-- Opening Marker --
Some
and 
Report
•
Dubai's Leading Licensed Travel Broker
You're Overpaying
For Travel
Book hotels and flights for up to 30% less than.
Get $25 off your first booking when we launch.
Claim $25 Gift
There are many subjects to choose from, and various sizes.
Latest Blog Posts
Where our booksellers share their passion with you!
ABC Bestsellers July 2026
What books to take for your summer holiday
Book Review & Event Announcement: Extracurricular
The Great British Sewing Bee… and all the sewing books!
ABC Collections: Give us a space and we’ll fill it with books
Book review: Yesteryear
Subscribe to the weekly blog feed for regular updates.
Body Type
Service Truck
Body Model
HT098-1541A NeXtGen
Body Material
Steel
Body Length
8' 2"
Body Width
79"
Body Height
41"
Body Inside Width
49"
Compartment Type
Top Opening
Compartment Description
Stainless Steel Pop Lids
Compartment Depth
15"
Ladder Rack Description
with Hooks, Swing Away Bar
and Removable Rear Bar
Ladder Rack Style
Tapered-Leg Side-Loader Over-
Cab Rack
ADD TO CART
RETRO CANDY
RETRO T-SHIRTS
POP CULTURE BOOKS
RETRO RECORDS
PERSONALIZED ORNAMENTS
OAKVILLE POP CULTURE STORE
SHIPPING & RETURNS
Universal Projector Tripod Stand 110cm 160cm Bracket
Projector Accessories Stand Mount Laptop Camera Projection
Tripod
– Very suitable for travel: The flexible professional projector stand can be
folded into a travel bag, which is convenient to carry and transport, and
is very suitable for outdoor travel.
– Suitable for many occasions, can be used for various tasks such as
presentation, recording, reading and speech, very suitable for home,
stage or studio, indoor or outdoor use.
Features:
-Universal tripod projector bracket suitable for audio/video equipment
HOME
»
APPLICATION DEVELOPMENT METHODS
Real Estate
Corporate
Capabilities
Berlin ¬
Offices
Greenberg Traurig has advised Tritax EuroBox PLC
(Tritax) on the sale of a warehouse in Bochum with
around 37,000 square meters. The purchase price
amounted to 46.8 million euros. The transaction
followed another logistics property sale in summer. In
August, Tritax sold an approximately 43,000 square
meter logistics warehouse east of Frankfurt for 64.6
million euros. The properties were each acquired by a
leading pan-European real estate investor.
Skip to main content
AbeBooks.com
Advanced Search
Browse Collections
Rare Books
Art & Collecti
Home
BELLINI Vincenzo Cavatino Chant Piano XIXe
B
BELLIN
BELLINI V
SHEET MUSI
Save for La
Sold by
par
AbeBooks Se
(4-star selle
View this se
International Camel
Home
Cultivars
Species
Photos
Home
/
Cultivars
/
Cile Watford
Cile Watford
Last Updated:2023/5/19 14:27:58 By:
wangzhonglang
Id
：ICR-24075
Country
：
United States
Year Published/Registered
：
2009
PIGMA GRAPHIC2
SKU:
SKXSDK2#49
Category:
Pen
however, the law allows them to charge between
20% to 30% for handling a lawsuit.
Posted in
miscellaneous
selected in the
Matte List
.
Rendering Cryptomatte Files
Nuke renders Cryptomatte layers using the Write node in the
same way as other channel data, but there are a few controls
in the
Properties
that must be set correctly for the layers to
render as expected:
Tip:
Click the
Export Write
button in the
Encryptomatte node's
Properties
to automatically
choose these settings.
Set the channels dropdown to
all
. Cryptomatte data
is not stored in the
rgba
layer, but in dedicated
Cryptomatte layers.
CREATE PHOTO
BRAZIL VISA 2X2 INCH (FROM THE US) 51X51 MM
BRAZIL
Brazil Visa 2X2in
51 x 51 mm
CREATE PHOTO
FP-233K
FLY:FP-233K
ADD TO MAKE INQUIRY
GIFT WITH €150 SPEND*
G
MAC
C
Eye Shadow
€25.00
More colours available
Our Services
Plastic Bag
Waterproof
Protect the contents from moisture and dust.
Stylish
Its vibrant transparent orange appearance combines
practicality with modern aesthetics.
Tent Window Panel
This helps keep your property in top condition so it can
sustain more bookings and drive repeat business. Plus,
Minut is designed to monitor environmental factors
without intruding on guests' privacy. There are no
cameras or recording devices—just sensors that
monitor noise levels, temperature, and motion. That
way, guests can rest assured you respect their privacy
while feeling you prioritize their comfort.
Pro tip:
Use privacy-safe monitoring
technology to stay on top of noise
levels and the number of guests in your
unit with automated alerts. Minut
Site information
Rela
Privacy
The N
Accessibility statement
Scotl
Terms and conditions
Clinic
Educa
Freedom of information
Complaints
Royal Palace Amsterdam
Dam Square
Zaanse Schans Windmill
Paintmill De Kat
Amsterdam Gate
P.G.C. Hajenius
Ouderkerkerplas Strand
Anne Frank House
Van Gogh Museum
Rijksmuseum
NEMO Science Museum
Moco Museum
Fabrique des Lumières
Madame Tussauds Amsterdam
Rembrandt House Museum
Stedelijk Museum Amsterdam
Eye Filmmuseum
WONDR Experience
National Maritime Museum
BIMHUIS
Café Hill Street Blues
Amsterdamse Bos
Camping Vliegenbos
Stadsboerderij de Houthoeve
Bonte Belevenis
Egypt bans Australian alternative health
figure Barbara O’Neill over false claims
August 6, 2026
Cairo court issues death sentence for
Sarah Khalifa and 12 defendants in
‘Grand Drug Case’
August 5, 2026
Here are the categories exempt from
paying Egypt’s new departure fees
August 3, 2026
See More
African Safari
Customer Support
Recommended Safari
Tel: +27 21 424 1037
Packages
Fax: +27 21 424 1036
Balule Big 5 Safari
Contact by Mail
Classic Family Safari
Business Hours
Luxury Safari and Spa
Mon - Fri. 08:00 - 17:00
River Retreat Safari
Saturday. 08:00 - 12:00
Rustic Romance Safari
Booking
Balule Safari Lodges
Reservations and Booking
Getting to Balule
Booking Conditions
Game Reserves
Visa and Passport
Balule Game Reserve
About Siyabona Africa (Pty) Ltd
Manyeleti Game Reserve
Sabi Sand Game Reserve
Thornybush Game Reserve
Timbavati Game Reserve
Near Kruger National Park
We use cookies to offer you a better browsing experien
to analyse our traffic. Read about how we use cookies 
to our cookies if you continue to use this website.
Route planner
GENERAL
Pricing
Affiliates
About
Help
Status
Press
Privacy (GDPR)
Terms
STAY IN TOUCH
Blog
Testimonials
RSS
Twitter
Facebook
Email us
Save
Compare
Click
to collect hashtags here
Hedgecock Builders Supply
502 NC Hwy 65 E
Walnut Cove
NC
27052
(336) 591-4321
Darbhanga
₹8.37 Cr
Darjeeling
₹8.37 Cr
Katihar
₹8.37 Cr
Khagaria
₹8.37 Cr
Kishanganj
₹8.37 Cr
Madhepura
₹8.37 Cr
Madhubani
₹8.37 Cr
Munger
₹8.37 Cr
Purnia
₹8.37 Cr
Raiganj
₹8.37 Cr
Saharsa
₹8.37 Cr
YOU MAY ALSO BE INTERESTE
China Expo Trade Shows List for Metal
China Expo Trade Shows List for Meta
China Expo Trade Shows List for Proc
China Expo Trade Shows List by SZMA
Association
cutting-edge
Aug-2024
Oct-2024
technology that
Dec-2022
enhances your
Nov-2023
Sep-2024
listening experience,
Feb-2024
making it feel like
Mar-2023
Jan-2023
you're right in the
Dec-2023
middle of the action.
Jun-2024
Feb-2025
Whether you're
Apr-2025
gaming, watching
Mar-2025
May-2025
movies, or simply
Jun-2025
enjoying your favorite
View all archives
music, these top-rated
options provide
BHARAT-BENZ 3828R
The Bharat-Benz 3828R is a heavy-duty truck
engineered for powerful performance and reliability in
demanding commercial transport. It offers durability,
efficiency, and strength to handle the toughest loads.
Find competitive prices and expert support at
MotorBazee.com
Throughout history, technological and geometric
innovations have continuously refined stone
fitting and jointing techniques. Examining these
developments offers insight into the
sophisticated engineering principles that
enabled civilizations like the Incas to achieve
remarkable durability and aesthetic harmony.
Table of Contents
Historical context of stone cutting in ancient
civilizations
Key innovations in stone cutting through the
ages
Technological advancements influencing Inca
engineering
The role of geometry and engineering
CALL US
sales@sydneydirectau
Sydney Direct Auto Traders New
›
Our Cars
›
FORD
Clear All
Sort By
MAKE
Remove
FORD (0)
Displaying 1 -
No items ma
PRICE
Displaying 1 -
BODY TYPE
-- Closing Marker --
> [DIRECTIONS FOR THIS TASK]: Quote the listing above, but only from the line that shows "Balule Safari Lodges" through the line that shows "The Bharat-Benz 3828R is a heavy-duty truck".

> [ANSWER TO THIS EXERCISE]:
Balule Safari Lodges
Reservations and Booking
Getting to Balule
Booking Conditions
Game Reserves
Visa and Passport
Balule Game Reserve
About Siyabona Africa (Pty) Ltd
Manyeleti Game Reserve
Sabi Sand Game Reserve
Thornybush Game Reserve
Timbavati Game Reserve
Near Kruger National Park
We use cookies to offer you a better browsing experien
to analyse our traffic. Read about how we use cookies 
to our cookies if you continue to use this website.
Route planner
GENERAL
Pricing
Affiliates
About
Help
Status
Press
Privacy (GDPR)
Terms
STAY IN TOUCH
Blog
Testimonials
RSS
Twitter
Facebook
Email us
Save
Compare
Click
to collect hashtags here
Hedgecock Builders Supply
502 NC Hwy 65 E
Walnut Cove
NC
27052
(336) 591-4321
Darbhanga
₹8.37 Cr
Darjeeling
₹8.37 Cr
Katihar
₹8.37 Cr
Khagaria
₹8.37 Cr
Kishanganj
₹8.37 Cr
Madhepura
₹8.37 Cr
Madhubani
₹8.37 Cr
Munger
₹8.37 Cr
Purnia
₹8.37 Cr
Raiganj
₹8.37 Cr
Saharsa
₹8.37 Cr
YOU MAY ALSO BE INTERESTE
China Expo Trade Shows List for Metal
China Expo Trade Shows List for Meta
China Expo Trade Shows List for Proc
China Expo Trade Shows List by SZMA
Association
cutting-edge
Aug-2024
Oct-2024
technology that
Dec-2022
enhances your
Nov-2023
Sep-2024
listening experience,
Feb-2024
making it feel like
Mar-2023
Jan-2023
you're right in the
Dec-2023
middle of the action.
Jun-2024
Feb-2025
Whether you're
Apr-2025
gaming, watching
Mar-2025
May-2025
movies, or simply
Jun-2025
enjoying your favorite
View all archives
music, these top-rated
options provide
BHARAT-BENZ 3828R
The Bharat-Benz 3828R is a heavy-duty truck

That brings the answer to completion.